Starting with the line where "The image size" appears, print every line through the end of the entries below exactly as it stands, and leave out the pictures.

********************

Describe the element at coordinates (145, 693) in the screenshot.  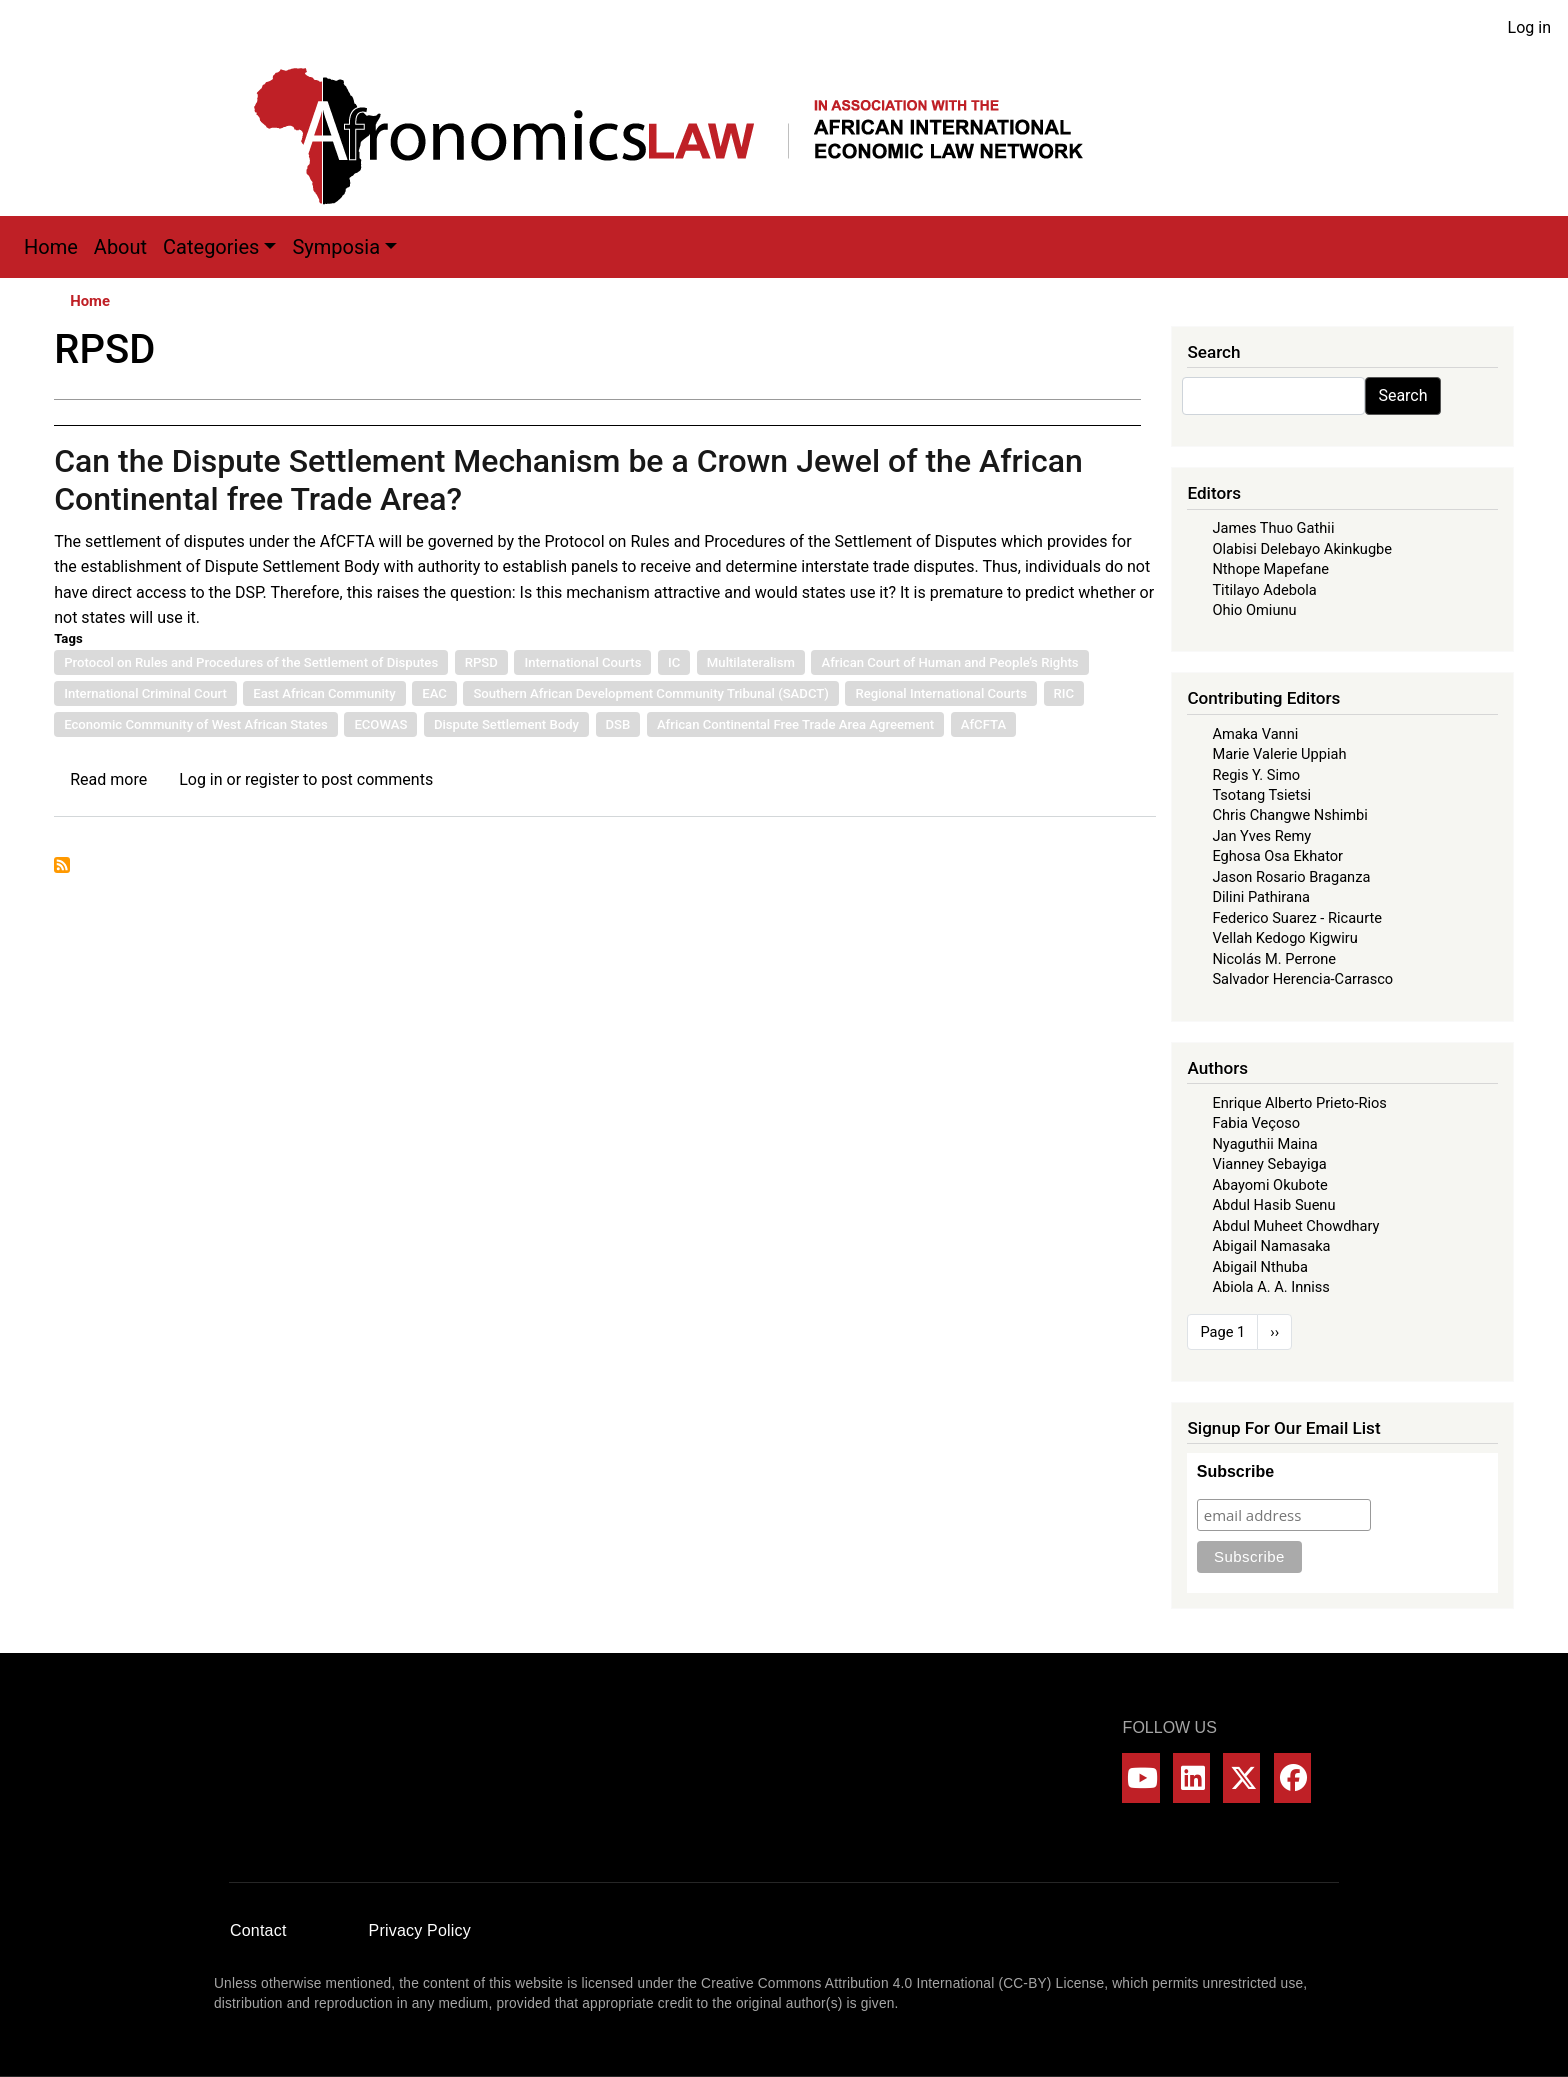
I see `International Criminal Court` at that location.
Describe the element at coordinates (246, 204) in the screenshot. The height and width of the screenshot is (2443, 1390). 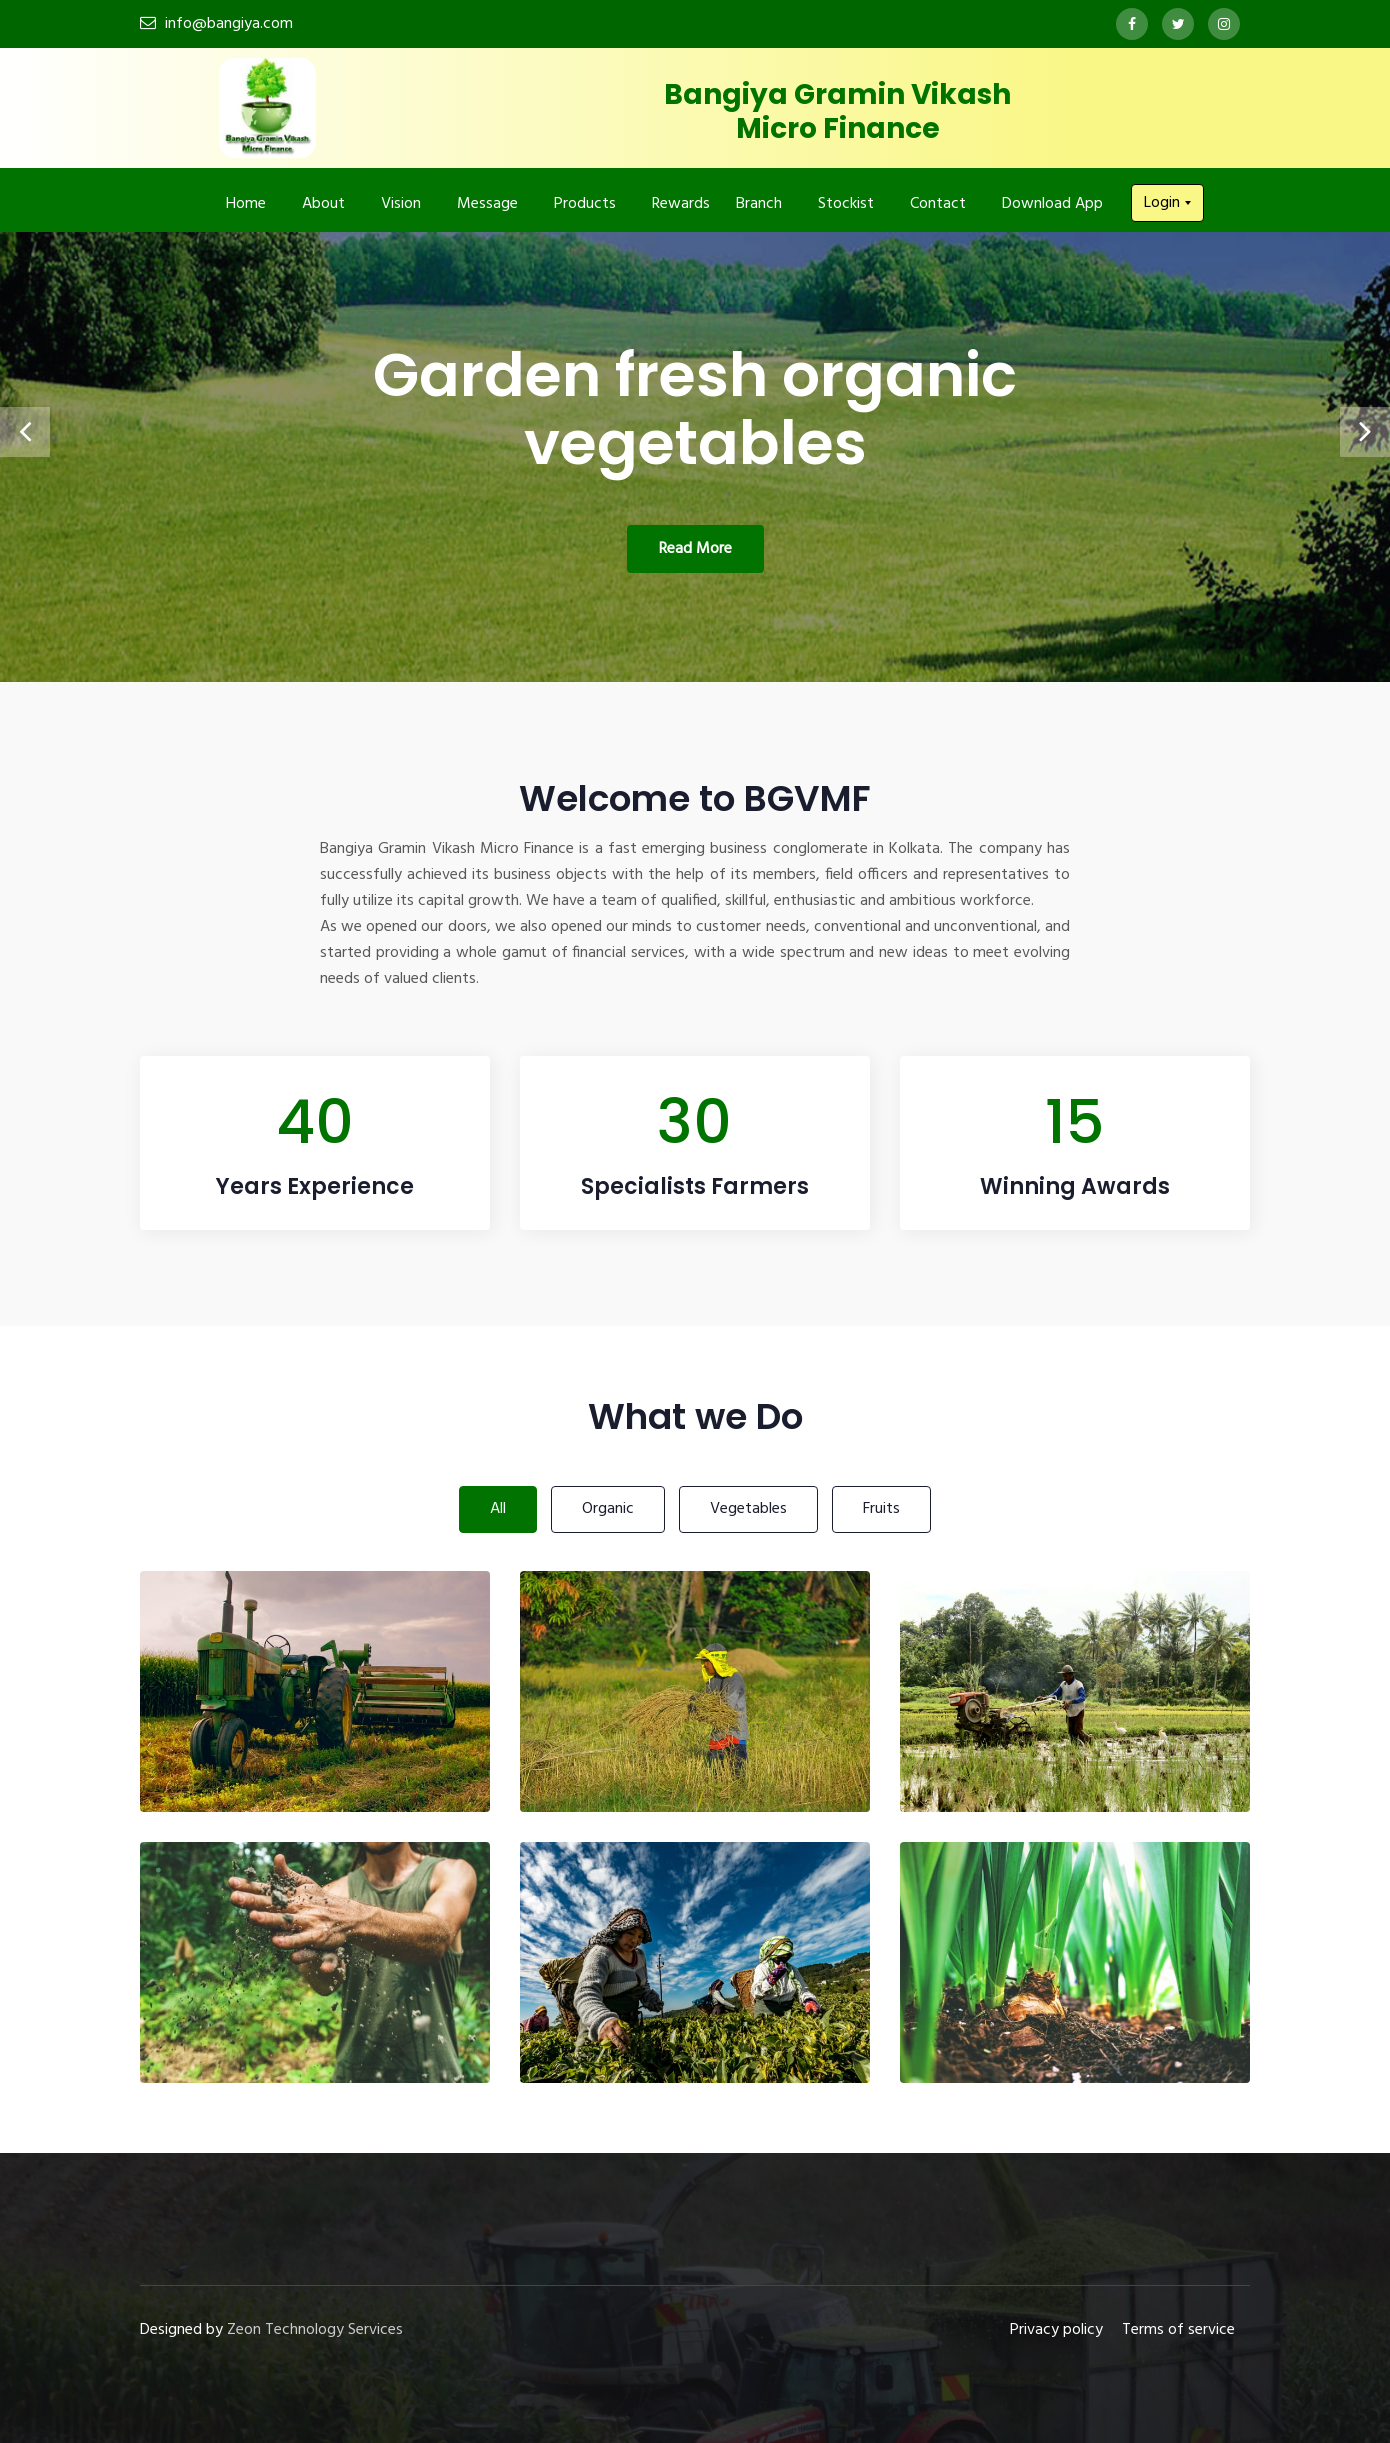
I see `Home` at that location.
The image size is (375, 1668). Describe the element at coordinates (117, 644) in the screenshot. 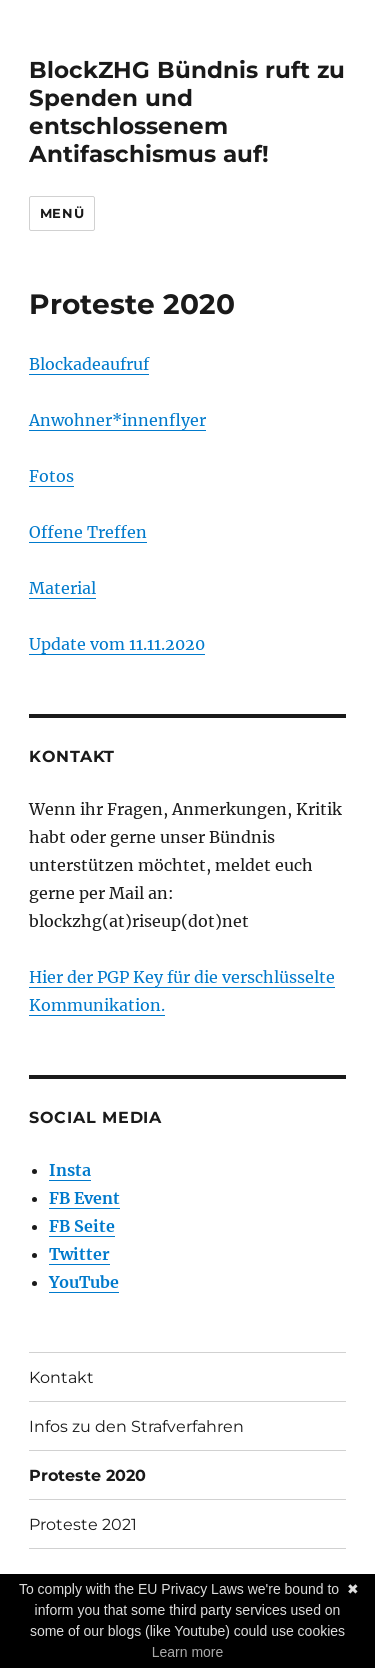

I see `Update vom 11.11.2020` at that location.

********************

- **Exercise result**:
The image size is (375, 1668). Describe the element at coordinates (117, 644) in the screenshot. 

I see `Update vom 11.11.2020` at that location.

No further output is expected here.